By CARLOS H. CONDE
PinoyPress
MANILA — Six years ago, Senator Teofisto Guingona stood at the lectern of the Philippine Senate and accused then president Joseph Estrada of corruption. Like the French novelist Emile Zola’s ”J’Accuse!” open letter in the Dreyfus Affair, the senator’s impassioned ”I, Accuse!”speech, which reflected the outrage many Filipinos felt against what looked like an increasingly corrupt regime, had a huge impact. It drove more people to the streets to protest against Estrada and emboldened senators to impeach him. Four months later, Estrada was ousted in a “people power” uprising.
But months before Sept. 11, the day an anti-graft court handed down a verdict finding Estrada guilty of the crime of plunder for allegedly taking kickbacks and payoffs, Guingona had had a change of heart. Estrada, he said in July, had suffered enough and should be freed. ”He is a man who has found a new light and a new life,” Guingona said. ”He is now a new man.”
When pressed by journalists to explain this baffling turnaround by the respected politician who is one of the country’s well-known civil libertarians and nationalists, Guingona said he thought attention should now be given on President Gloria Macapagal-Arroyo and the many allegations of corruptions that have hounded her administration.
Guingona is certainly not alone in that belief. In fact, the view that Estrada’s conviction now makes it imperative to go after Arroyo and her friends because her regime is allegedly worse than Estrada was a recurrent theme in the reactions to the verdict, in which Estrada was sentenced to ”reclusion perpetua,” or a maximum of 40 years in prison.

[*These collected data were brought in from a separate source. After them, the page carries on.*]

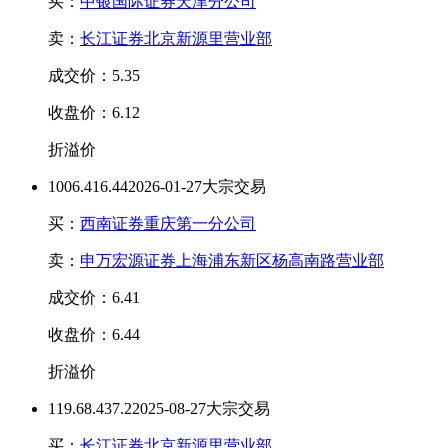
买：
中银国际证券天津分公司
卖：
长江证券北京新源里营业部
成交价：5.35
收盘价：6.12
折溢价
100
6.41
6.44
2026-01-27大宗交易
买：
西南证券重庆第一分公司
卖：
申万宏源证券上海浦东新区杨高南路营业部
成交价：6.41
收盘价：6.44
折溢价
119.6
8.43
7.2
2025-08-27大宗交易
买：
长江证券北京新源里营业部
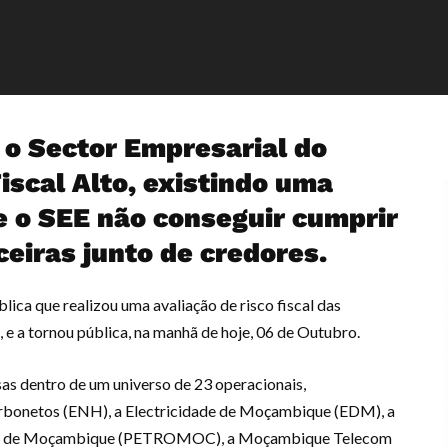
o Sector Empresarial do
iscal Alto, existindo uma
e o SEE não conseguir cumprir
eiras junto de credores.
ica que realizou uma avaliação de risco fiscal das
 e a tornou pública, na manhã de hoje, 06 de Outubro.
s dentro de um universo de 23 operacionais,
bonetos (ENH), a Electricidade de Moçambique (EDM), a
os de Moçambique (PETROMOC), a Moçambique Telecom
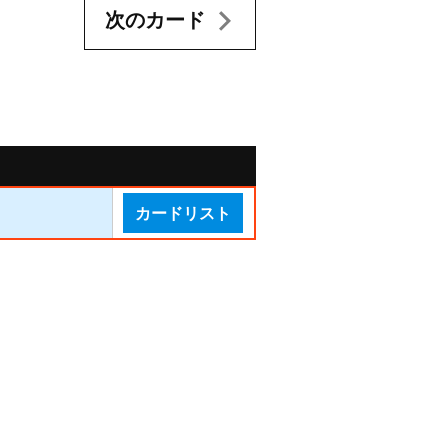
次のカード
カードリスト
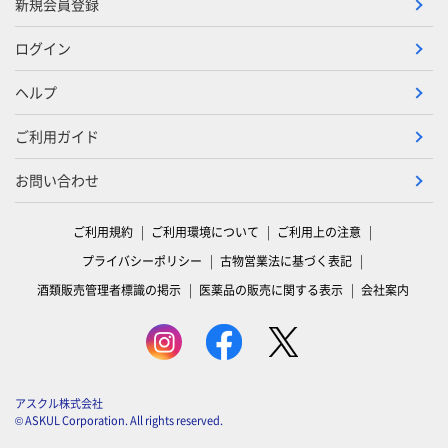
新規会員登録
ログイン
ヘルプ
ご利用ガイド
お問い合わせ
ご利用規約
ご利用環境について
ご利用上の注意
プライバシーポリシー
古物営業法に基づく表記
酒類販売管理者標識の掲示
医薬品の販売に関する表示
会社案内
アスクル株式会社
© ASKUL Corporation. All rights reserved.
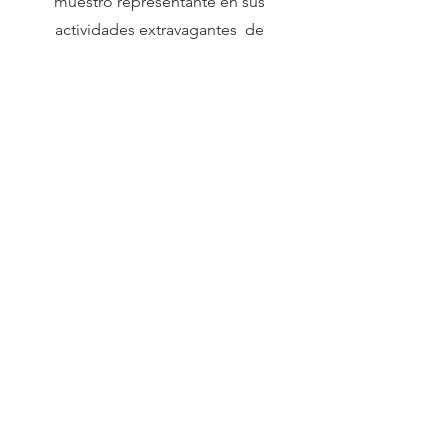
muestro representante en sus
actividades extravagantes de
tendencias modernas en California, en
las alfombras rojas y que con su
conocimiento artístico gracias a la
Maestría (MFA) de la Universidad de
California podamos realmente hablar
de las películas y obras artísticas con
una perspectiva académica.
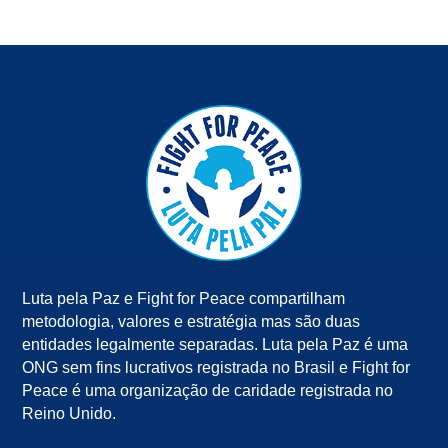
Luta pela Paz e Fight for Peace compartilham
metodologia, valores e estratégia mas são duas
entidades legalmente separadas. Luta pela Paz é uma
ONG sem fins lucrativos registrada no Brasil e Fight for
Peace é uma organização de caridade registrada no
Reino Unido.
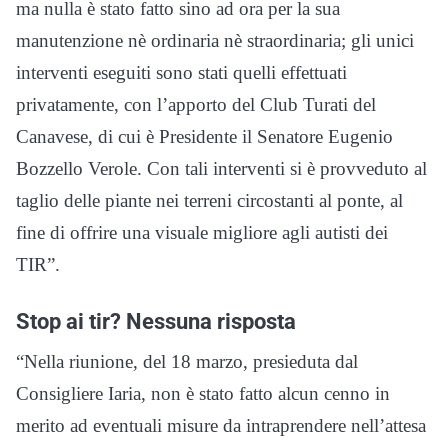
ma nulla è stato fatto sino ad ora per la sua
manutenzione nè ordinaria nè straordinaria; gli unici
interventi eseguiti sono stati quelli effettuati
privatamente, con l’apporto del Club Turati del
Canavese, di cui è Presidente il Senatore Eugenio
Bozzello Verole. Con tali interventi si è provveduto al
taglio delle piante nei terreni circostanti al ponte, al
fine di offrire una visuale migliore agli autisti dei
TIR”.
Stop ai tir? Nessuna risposta
“Nella riunione, del 18 marzo, presieduta dal
Consigliere Iaria, non è stato fatto alcun cenno in
merito ad eventuali misure da intraprendere nell’attesa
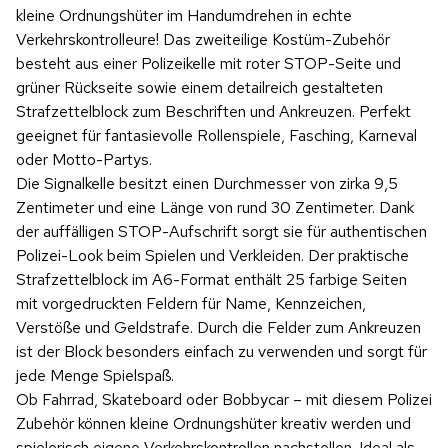
kleine Ordnungshüter im Handumdrehen in echte
Verkehrskontrolleure! Das zweiteilige Kostüm-Zubehör
besteht aus einer Polizeikelle mit roter STOP-Seite und
grüner Rückseite sowie einem detailreich gestalteten
Strafzettelblock zum Beschriften und Ankreuzen. Perfekt
geeignet für fantasievolle Rollenspiele, Fasching, Karneval
oder Motto-Partys.
Die Signalkelle besitzt einen Durchmesser von zirka 9,5
Zentimeter und eine Länge von rund 30 Zentimeter. Dank
der auffälligen STOP-Aufschrift sorgt sie für authentischen
Polizei-Look beim Spielen und Verkleiden. Der praktische
Strafzettelblock im A6-Format enthält 25 farbige Seiten
mit vorgedruckten Feldern für Name, Kennzeichen,
Verstöße und Geldstrafe. Durch die Felder zum Ankreuzen
ist der Block besonders einfach zu verwenden und sorgt für
jede Menge Spielspaß.
Ob Fahrrad, Skateboard oder Bobbycar – mit diesem Polizei
Zubehör können kleine Ordnungshüter kreativ werden und
spielerisch eigene Verkehrskontrollen nachstellen. Ideal als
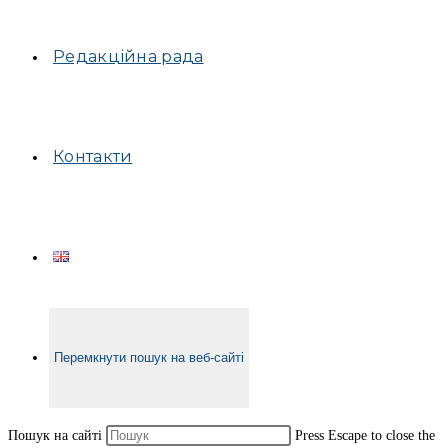
Редакційна рада
Контакти
Перемкнути пошук на веб-сайті
Пошук на сайті
Press Escape to close the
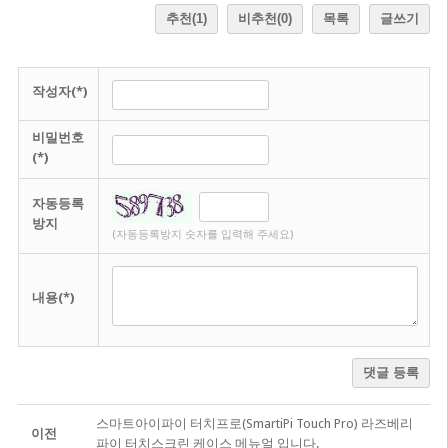
추천
(1)
비추천
(0)
목록
글쓰기
작성자(*)
비밀번호
(*)
자동등록
방지
(자동등록방지 숫자를 입력해 주세요)
내용(*)
댓글 등록
스마트아이파이 터치프로(SmartiPi Touch Pro) 라즈베리
이전
파이 터치스크린 케이스 메뉴얼 입니다.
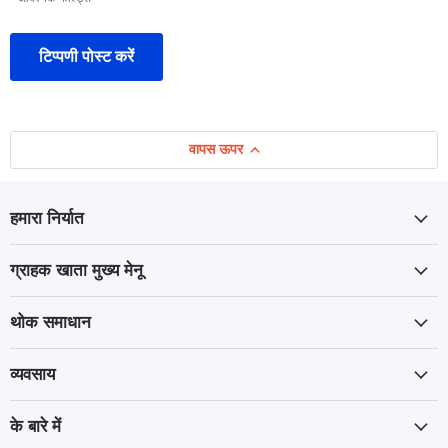
टिप्पणी पोस्ट करें
वापस ऊपर
हमारा निर्यात
ग्राहक खाता मुख्य मेनू
थोक समाधान
व्यवसाय
के बारे में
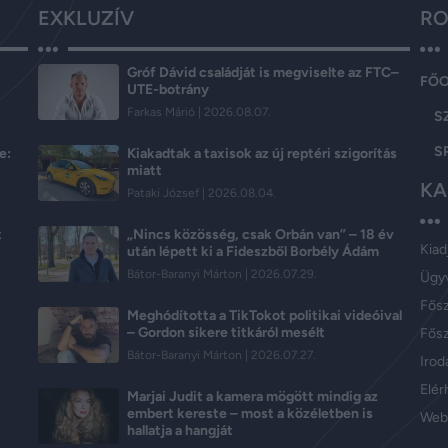
EXKLUZÍV
RO
Gróf Dávid családját is megviselte az FTC–
FŐ
UTE-botrány
Farkas Márió
2026.08.07.
S
S
e:
Kiakadtak a taxisok az új reptéri szigorítás
miatt
KA
Pataki József
2026.08.04.
t
„Nincs közösség, csak Orbán van” – 18 év
Kiad
után lépett ki a Fideszből Borbély Ádám
Bátor-Baranyi Márton
2026.07.29.
Ügy
Fős
Meghódította a TikTokot politikai videóival
– Gordon sikere titkáról mesélt
Fősz
Bátor-Baranyi Márton
2026.07.27.
Iroda
Elér
Marjai Judit a kamera mögött mindig az
embert kereste – most a közéletben is
Web
hallatja a hangját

It is ironic, indeed, that the Arroyo administration, which seemed to have successfully upheld the rule of law and, by doing so, sent a strong signal that it is serious in fighting corruption, is now being regarded as if it were the one on trial. But, according to analysts and critics, there is basis for all this.
The Estrada verdict should serve as a ”stern warning” against the current administration ”who may end up with the same fate because their crimes are far, far worse than the ones Estrada was convicted of,” said Carol Araullo, chairperson of Bayan, the leftist bloc that
organized many of the demonstrations against Estrada and Arroyo.
Senator Aquilino Pimentel, an Arroyo critic, said Thursday last week ”the government must now show that it didn’t single out Estrada. Other cases of plunder involving administration officials should now follow.”
Unless Arroyo resolves the scandals hounding her, said Senator Francisco Pangilinan, Estrada’s conviction will ”cast a very long and dark shadow” on her administration.
Benito Lim, a political scientist at the Ateneo de Manila University, said he expected this kind of reaction. ”Arroyo’s critics will now start comparing amounts,” he said. ”And the crucial consequence of this is that the verdict will strengthen the movement against Arroyo because of all the unresolved allegations of corruption against her,” Lim said in an interview.
Nothing perhaps underscored this point than the testimony in the senate last week by Jose de Venecia 3rd, a businessman, who accused Arroyo’s husband, Jose Miguel, and the head of the elections commission, Benjamin Abalos, of interceding on behalf of ZTE Corp., a Chinese telecommunications company that cornered a $329-million contract to build the government’s broadband network project. According to de Venecia, the contract was overpriced by 100 percent because of kickbacks that went to Abalos, a key Arroyo ally who had been accused of having had a hand in the 2004 elections cheating that favored the president.
Apart from the ZTE deal, other corruption scandals all disclosed in separate Senate hearings in the past several years — included the alleged misuse of more than 700-million pesos of agriculture funds to buy votes during the 2004 elections; the alleged money laundering by Arroyo’s husband, Jose Miguel Arroyo, of campaign funds and contributions; the alleged payoff received by Arroyo’s former justice secretary, Hernando Perez, in a $470-million energy with an Argentine company; and Arroyo’s alleged close relationship with Bong Pineda, an alleged gambling lord from the president’s hometown in Pampanga.
But at the heart of Arroyo’s troubles is the allegation, backed by testimony and a controversial audio recording, that she cheated in the 2004 elections. Arroyo’s opponents in Congress twice attempted to impeach her for this but failed because they didn’t have the numbers.
Attempts by the Senate to investigate this scandal and the others were unsuccessful, largely because Arroyo, through an executive order, prevented her officials from testifying in any congressional probe without her approval.